It's actually scary, but it's also very sad that people who [have a] very strong track record in the in the Green movement have felt so isolated and so helpless to go the long road with a massive, massive, millions, hundreds of millions of small farms. They've [20:00] given up on that, and they're going to the other extreme, which is going with capital, going with the big food companies to turn the world into a food factory.
Bollier: And maybe it's a lack of nerve or courage to think that we could have a decentralized agricultural system of small holders with localized production versus maybe the “easier pivot” to more benign forms of mass production while retaining the current corporate and supply circumstances.
Thackara: I think that that's a big part of it. It's not so much nerve because I don't think we should confront [unintelligible] and we've got to be really brave as if we're about to go and risk our lives to get lunch. I do genuinely think that a very large part of the picture is already in place with what people call 'agroecology,' people who grow food in a region based on understanding the place and the soil and the climate through generations. Very, very close to the production that they do because they live there and therefore they're able to be very adaptive and [21:00] flexible.
They're usually very poor, so they can't afford massively complicated or expensive inputs like fertilizer or mechanization. It's just like the people who are behind this movement are white people in Europe who just are, for example, in Sweden and the UK, they import a huge quantity of their food now, and it's just, I think, just seems unimaginable that they would then start becoming self-sufficient or food sovereign again. I think that they've…it's sort of a lack of nerve, but it's a lack of direct experience as well.
Bollier: Well, that's for sure. The horizontal connections among isolated farmers to develop a new tradition that has been largely marginalized or wiped out…that's a big challenge to resurrect that.
Thackara: It is, but this is where I then start to become very adamant, that it’s not as difficult as it sounds.

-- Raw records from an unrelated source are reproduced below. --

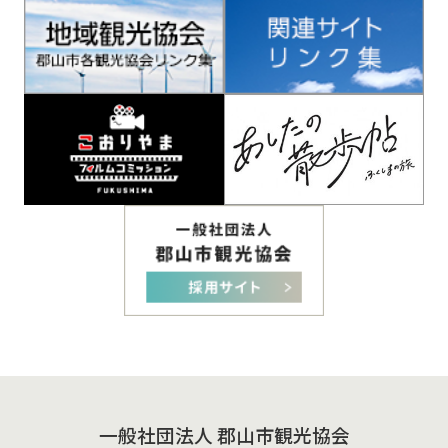
一般社団法人 郡山市観光協会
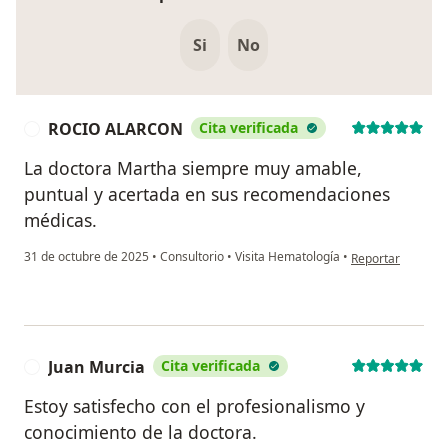
Si
No
ROCIO ALARCON
Cita verificada
R
La doctora Martha siempre muy amable,
puntual y acertada en sus recomendaciones
médicas.
en opinión del 
31 de octubre de 2025
•
Consultorio
•
Visita Hematología
•
Reportar
Juan Murcia
Cita verificada
J
Estoy satisfecho con el profesionalismo y
conocimiento de la doctora.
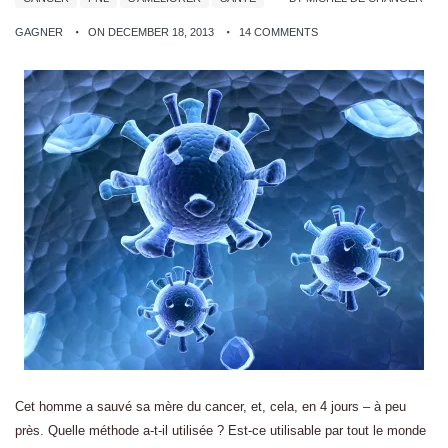
GAGNER
ON DECEMBER 18, 2013
14 COMMENTS
Cet homme a sauvé sa mère du cancer, et, cela, en 4 jours – à peu
près. Quelle méthode a-t-il utilisée ? Est-ce utilisable par tout le monde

To give you the example I'm most excited about these days, all my life everybody has commented about so farmers are very isolated, the wrong end of a long supply chain, at the other end, you know, they have to pass through [22:00] supermarkets and industrial food and packaging and processing before the food reaches somebody's body.
But thanks to the technologies of networks, things like live-streaming. It is now happening that farmers are, for the first time in two or three generations, are able to communicate directly with the people who eat their food.
It's not so advanced in Europe and North America, but in China there's like 30 million farmers are doing live streaming on a regular and very normal basis with city people who eat their food, you know, whether it's mangoes or tea or eggs, and that very visibly and measurably transforms the relationship because as well as having a kind of relationship of trust with the person who's eating it, the cost relationship, the ratio of how much the farmer gets and how much the consumer in this city pays becomes much more equitable.
That is an example of an infrastructure which has been enabled by modern technology and modern means but can then modify in a very positive way, relationships in agriculture and food systems that were [23:00] impossible before.
Bollier: It would seem to also address a rather serious problem in contemporary modern countries of the rural urban divide. You've studied that a bit. Maybe you could talk a little bit about how these integrated food systems facilitated by technology might knit together the rural and urban spaces and people better and perhaps deal with some of the inequalities and resentments that exist in rural areas.
Thackara: Well, it's a very fascinating topic. Like most people, I assumed that the countryside contained poor people who were starving and waiting to be helped out by city people, and that many city people had a romantic but frustrated wish to be more connected to nature, but could never get it together. But then four years ago I was rather lucky to get an invitation to work with Tongji University in China and Professor Lowe, who's a pioneer there of helping design connect with rural development and the rural revitalization. And I spent three years basically collecting [24:00] examples of rural, economic and social and ecological work that had two features. One, it tended to make things better, and secondly, it involved rural people and urban people working together.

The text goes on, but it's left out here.